'Mel on reading' is a little feature I created as part of my Fairytale news. It's my way to show my thoughts on topics that go from pet peeves in reading to my favorite things in books.
Today I want to tackle a difficult and important matter. I must admit that it’s hard for me to write this, but I have a feeling it’s necessarily. Lately I’ve been noticing that a lot of people like to stamp things as bullying. I hate when this happens. It makes me sad, angry and disappointed.
I don’t like to see myself as a ‘victim of bullying’ but being someone who has been bullied in the past, it’s hard to see this term spreading around. It makes the real case look trifle, because if your unhappy feelings are compared to honesty.. do people then really know what bullying means? It's also hurtful if you call an innocent person a bully. The word seems to lose it’s power and true meaning, so today I want to clarify the meaning of the word to me.

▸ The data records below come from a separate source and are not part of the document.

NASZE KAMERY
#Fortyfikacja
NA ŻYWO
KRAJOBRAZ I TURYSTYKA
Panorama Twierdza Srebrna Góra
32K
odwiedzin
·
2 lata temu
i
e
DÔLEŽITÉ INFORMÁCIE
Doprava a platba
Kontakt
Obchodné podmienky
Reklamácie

Deliberately hurting someone, playing with their feelings and trying to make them feel as miserable as possible. Doing it over and over again until you find someone’s breaking point. Shutting someone out and making them feel like they are weird. Calling them names, saying they are hideous and that they will never find the happiness of a relationship; because nobody wants you. Taking advantage of you and manipulating you by brushing everything of as ‘teasing’ and ‘kidding,' because you are friends right?

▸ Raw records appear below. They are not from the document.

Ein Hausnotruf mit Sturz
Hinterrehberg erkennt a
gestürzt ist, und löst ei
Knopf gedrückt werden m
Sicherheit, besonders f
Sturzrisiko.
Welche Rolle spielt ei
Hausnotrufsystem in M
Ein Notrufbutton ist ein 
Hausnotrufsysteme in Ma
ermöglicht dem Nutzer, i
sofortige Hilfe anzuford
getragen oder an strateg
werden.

Violence, but never enough to really hurt you. Just to make you feel uncomfortable, unwanted and scared. Make you feel like you don’t belong, until you start to question yourself and wonder what is wrong with you. Why can’t they like you? Clearly it’s because you are too ugly and stupid. You start to believe them and you start to change yourself to blend in. You try to act like it all doesn’t matter, but it does. You laugh when they laugh, when all you want is to cry. It’s a darn damn lonely feeling. And then comes the moment you break.
It’s NOT being honest in a review. If you talk about the things you dislike in a book, it’s not bashing the author. If you give a book 1 stars and a negative review, hell, even if you burn the book to the ground, it’s still not bullying. You have the right to be honest and to tell your opinion, as long as you stick with the book. It’s very easy for authors to hide behind the bullying excuse, but they need to grow a pair of balls and they need to be realistic. Not everyone is going to love the same book. If you can’t handle critic, don’t look for it.
It’s NOT being honest in real life. If my sister buys a shirt she loves and I tell her I don’t like it, it might be hurtful for her. But am I bullying her? Not at all. Anything you say can be hurtful to anyone, but it’s the intention that matters. You should always feel comfortable in voicing your own opinion.
It’s NOT being honest on the internet. Telling someone they made a mistake and pointing out where they went wrong is trying to help them. It’s hoping that they change and truly realize what they did. It’s still possible that they are hurt and that they feel like shit, but that’s how life works. You make a mistake, you fall on your face and you stand up again. Being honest is all about how you phrase your thoughts and what you try to achieve with your words. If it comes from a good heart, it’s not bullying.
I also like to end with the definition of Wikipedia:
Bullying is the use of force, threat, or coercion to abuse, intimidate, or aggressively impose domination over others. The behavior is often repeated and habitual.
Bullying may be defined as the activity of repeated, aggressive behavior intended to hurt another person, physically or mentally. Bullying is characterized by an individual behaving in a certain way to gain power over another person.
So PLEASE people, be aware of how offensive it is to people who are truly bullied - and how hard it is to be called a bully when you're not.